▶ [Problem description]
The answer is to be the lines below that lie between the line holding "non puo' in alcun modo es" and the line holding "LLES TOESTAAN", inclusive, transcribed exactly and free of pictures.

▶ [Given entries]
::::

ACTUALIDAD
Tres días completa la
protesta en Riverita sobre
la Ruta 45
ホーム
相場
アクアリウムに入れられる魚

::::

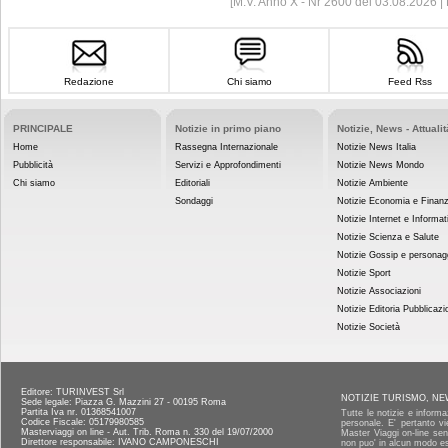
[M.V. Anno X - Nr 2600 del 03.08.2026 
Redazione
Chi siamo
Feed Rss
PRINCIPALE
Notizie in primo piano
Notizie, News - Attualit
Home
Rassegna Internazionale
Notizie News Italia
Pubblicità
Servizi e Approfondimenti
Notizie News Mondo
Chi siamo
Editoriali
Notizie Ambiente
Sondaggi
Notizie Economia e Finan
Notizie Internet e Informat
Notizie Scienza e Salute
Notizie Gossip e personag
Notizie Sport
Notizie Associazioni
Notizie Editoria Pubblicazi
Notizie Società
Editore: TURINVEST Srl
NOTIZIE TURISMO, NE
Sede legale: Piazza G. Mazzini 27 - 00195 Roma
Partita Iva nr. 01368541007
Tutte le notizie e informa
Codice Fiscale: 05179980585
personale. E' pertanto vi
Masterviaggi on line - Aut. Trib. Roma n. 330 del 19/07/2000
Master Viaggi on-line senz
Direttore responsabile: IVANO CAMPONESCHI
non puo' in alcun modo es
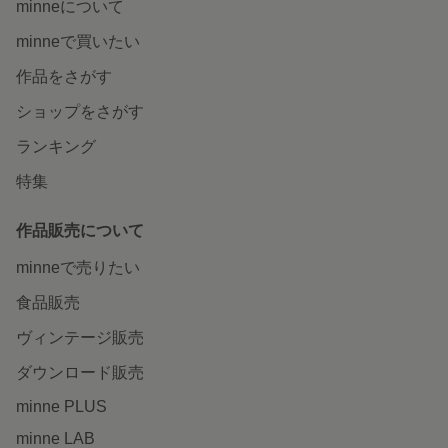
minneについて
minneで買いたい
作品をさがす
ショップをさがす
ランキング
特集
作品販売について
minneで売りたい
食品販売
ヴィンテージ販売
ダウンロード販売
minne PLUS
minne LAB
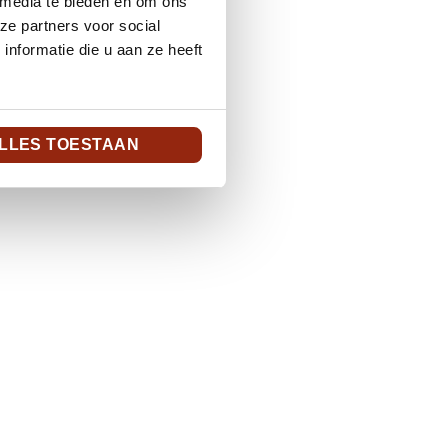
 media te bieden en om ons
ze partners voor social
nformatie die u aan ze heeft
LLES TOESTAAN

::::

▶ [Response to the exercise]
non puo' in alcun modo es
minneについて
minneで買いたい
作品をさがす
ショップをさがす
ランキング
特集
作品販売について
minneで売りたい
食品販売
ヴィンテージ販売
ダウンロード販売
minne PLUS
minne LAB
 media te bieden en om ons
ze partners voor social
nformatie die u aan ze heeft
LLES TOESTAAN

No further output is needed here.